### [Exercise prompt]
Each line with the word "Flyer" must appear in the answer, copied from the records.
─── Supplied material ───
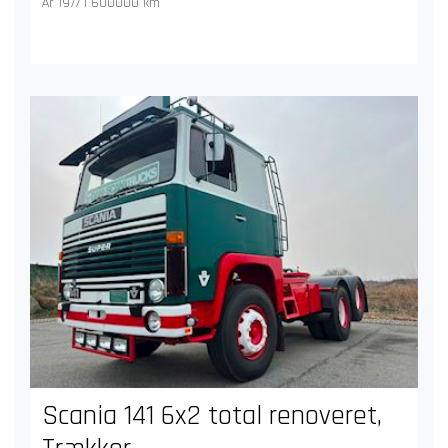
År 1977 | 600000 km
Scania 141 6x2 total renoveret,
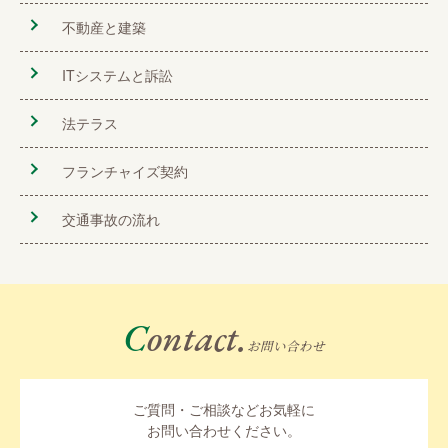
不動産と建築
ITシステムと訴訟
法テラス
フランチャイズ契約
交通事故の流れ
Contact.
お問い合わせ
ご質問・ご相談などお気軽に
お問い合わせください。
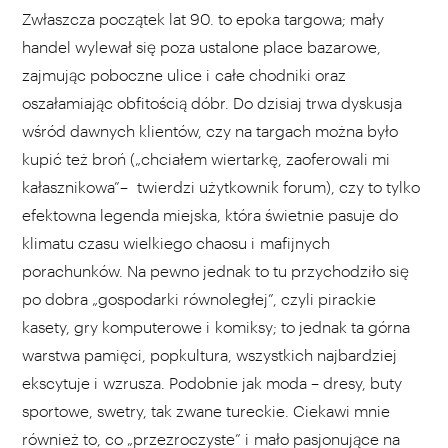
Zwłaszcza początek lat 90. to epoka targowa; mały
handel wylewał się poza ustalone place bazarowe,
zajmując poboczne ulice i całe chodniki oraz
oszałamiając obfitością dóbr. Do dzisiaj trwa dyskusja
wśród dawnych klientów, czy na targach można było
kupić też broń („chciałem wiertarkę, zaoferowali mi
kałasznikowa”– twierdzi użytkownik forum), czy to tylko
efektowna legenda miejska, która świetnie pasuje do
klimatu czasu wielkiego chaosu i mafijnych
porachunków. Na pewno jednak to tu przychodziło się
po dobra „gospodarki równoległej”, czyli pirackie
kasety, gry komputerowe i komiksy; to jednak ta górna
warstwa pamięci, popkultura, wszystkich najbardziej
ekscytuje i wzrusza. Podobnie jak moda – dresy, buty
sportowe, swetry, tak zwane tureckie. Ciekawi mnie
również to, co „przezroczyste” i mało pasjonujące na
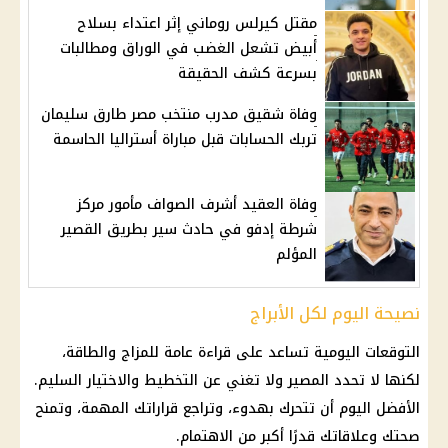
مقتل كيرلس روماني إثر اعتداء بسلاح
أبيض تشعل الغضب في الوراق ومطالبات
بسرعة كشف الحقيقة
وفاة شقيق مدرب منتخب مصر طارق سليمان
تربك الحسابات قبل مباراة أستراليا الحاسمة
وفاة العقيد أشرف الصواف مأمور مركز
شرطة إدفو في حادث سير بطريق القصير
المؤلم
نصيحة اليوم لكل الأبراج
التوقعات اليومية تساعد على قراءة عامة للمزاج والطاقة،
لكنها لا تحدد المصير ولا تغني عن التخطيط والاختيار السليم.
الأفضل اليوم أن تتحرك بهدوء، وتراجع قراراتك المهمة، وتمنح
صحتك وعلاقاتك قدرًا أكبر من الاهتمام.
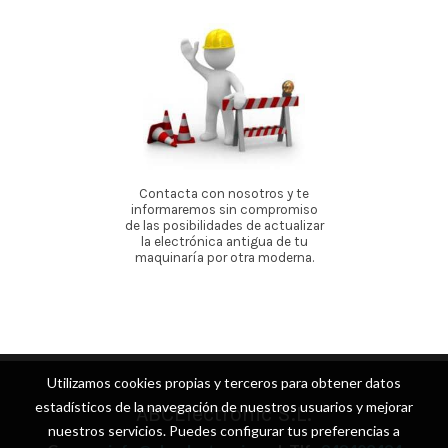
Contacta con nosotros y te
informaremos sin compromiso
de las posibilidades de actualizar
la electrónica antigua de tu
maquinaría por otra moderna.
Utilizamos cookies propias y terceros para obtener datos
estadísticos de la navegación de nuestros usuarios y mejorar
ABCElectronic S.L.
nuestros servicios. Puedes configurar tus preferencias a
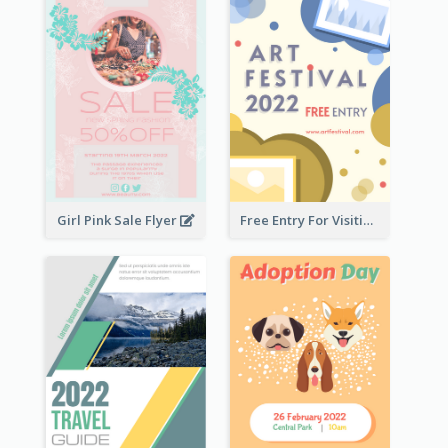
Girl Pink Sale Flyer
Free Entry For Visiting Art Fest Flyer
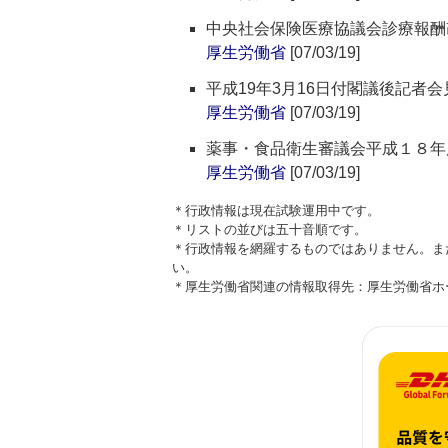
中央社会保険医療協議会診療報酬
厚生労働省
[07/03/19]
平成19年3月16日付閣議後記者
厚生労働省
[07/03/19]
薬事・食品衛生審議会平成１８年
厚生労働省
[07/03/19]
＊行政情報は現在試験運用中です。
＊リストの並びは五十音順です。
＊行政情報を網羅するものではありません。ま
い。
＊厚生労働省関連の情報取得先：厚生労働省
───
─── Supplied material ───
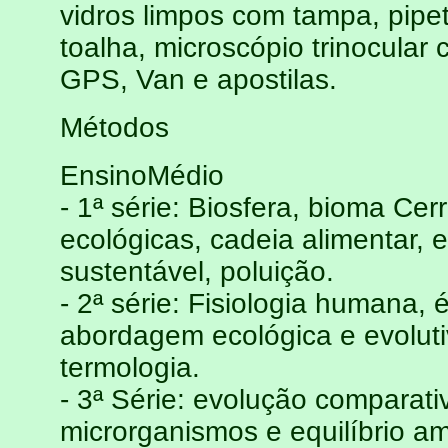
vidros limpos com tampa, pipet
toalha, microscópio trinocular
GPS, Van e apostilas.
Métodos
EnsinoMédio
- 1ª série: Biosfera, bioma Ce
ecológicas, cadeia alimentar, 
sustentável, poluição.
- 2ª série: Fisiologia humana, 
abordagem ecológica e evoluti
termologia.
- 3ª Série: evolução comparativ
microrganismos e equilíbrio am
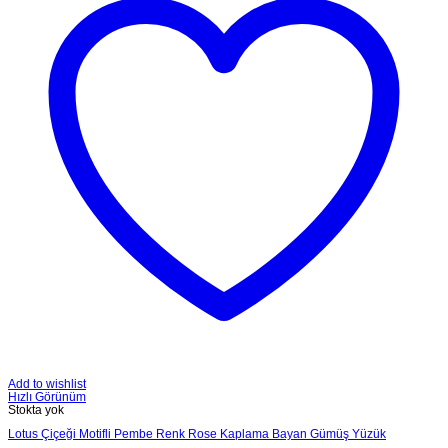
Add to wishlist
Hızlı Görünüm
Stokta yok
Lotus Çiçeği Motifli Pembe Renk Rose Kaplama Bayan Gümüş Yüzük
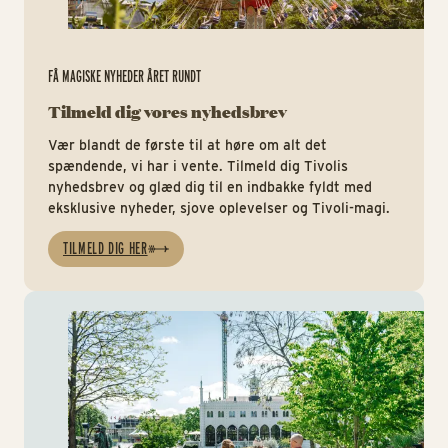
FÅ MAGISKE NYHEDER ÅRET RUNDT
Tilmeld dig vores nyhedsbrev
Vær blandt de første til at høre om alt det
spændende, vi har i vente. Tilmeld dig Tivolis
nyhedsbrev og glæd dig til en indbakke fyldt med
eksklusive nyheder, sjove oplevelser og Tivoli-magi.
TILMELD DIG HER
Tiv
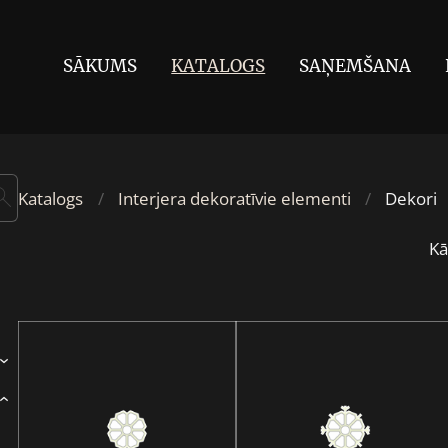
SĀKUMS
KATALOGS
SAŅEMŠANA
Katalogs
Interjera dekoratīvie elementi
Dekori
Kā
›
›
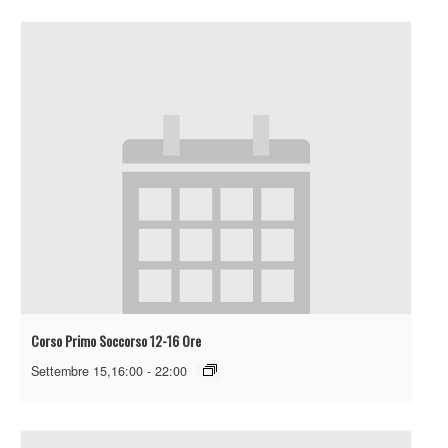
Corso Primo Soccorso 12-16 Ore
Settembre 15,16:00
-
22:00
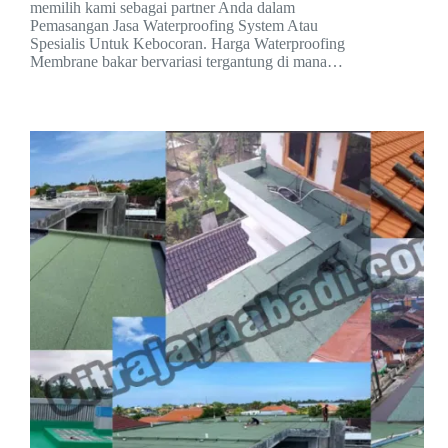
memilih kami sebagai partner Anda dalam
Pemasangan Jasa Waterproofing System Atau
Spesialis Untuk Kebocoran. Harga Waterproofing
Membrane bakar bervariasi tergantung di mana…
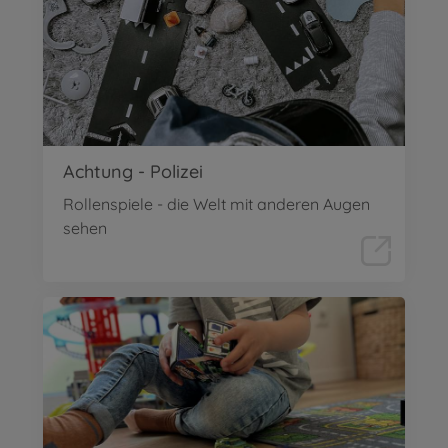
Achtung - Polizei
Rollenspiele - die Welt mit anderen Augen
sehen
───
### [Final answer]
Girl Pink Sale Flyer
Free Entry For Visiting Art Fest Flyer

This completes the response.